Worthy of note: the Whooping Cranes started showing up in Texas after they blew the fuck out of New Mexico. I used to be dragged down to the Bosque every year to try and find the fuckers. Usually they were a white spot or two in a sea of gray sandhills.

    But Clegg's effort was too little, too late, says Tom Stehn, who heads the U.S. Fish and Wildlife Service's national Whooping Crane Recovery Program and was also part of the failed cross-foster project. For years, Stehn had heard complaints about the whoopers, from residents along the Rocky Mountain Flyway in New Mexico, Idaho and Utah. Bird hunters said the federally protected whooping cranes interfered with their right to shoot sandhill cranes. Developers and farmers said they couldn't subdivide farmland or spray crops because of the regulations protecting the bird.

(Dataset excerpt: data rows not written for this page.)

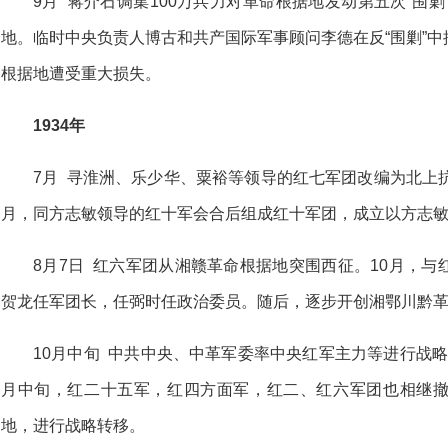
9月 蒋介石调集100万兵力对革命根据地发动第五次“围
地。临时中央负责人博古和共产国际军事顾问李德在反“围剿”
根据地遭受重大损失。
1934年
7月 寻淮洲、乐少华、粟裕等领导的红七军团改编为北上
月，同方志敏领导的红十军会合后组成红十军团，成立以方志
8月7日 红六军团从湘赣革命根据地突围西征。10月，
贺龙任军团长，任弼时任政治委员。随后，逐步开创湘鄂川黔
10月中旬 中共中央、中革军委率中央红军主力等进行战略转
月中旬，红二十五军，红四方面军，红二、红六军团也相继
地，进行战略转移。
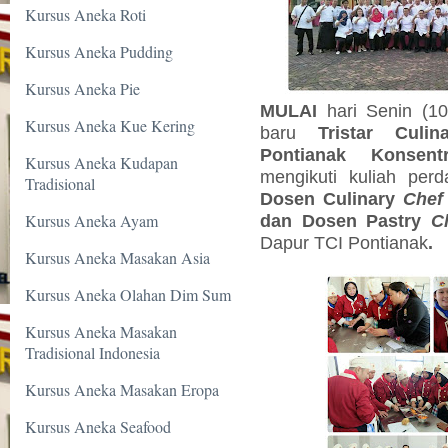
Kursus Aneka Roti
Kursus Aneka Pudding
Kursus Aneka Pie
MULAI
hari
Senin (10
Kursus Aneka Kue Kering
baru
Tristar Culi
Pontianak
Konsent
Kursus Aneka Kudapan
mengikuti kuliah per
Tradisional
Dosen Culinary
Chef
Kursus Aneka Ayam
dan Dosen Pastry
C
Dapur TCI Pontianak
.
Kursus Aneka Masakan Asia
Kursus Aneka Olahan Dim Sum
Kursus Aneka Masakan
Tradisional Indonesia
Kursus Aneka Masakan Eropa
Kursus Aneka Seafood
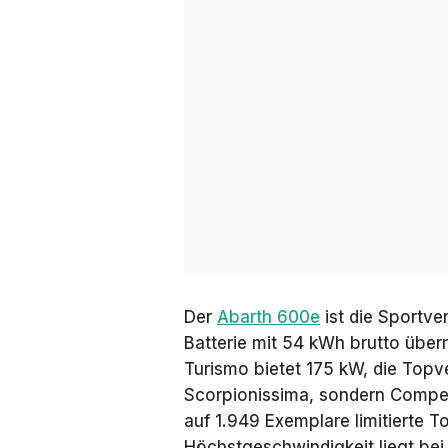
Der
Abarth 600e
ist die Sportve
Batterie mit 54 kWh brutto übe
Turismo bietet 175 kW, die Topve
Scorpionissima, sondern Competi
auf 1.949 Exemplare limitierte T
Höchstgeschwindigkeit liegt be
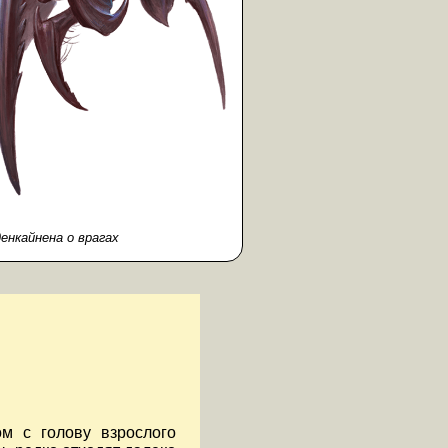
енкайнена о врагах
ом с голову взрослого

    Drought, continued loss of habitat, and a proliferation of people and their power lines - a main source of whooping crane fatalities - doomed the recovery effort. By 1999, the Fish and Wildlife Service moved the recovery effort back east where, Stehn says, people quickly embraced the project. "It's unfortunate we let a natural resource like that go," says Clegg, who believes that the Fish and Wildlife Service caved in to pressures from hunters and developers.

    Stehn disagrees. "Populations die. That's what populations do," he counters. While none of the reintroduction programs worked in the West, scientists learned lessons for future work, he says. For one, Stehn says, Ultralights are now helping create a new whooping crane flyway between Wisconsin and Florida.

    At Bosque del Apache, the success back East is little consolation. "I miss the whoopers," says Robert Kruidenier, with familial affection, adding that the last crane he saw here, in the fall of 2000, was a female.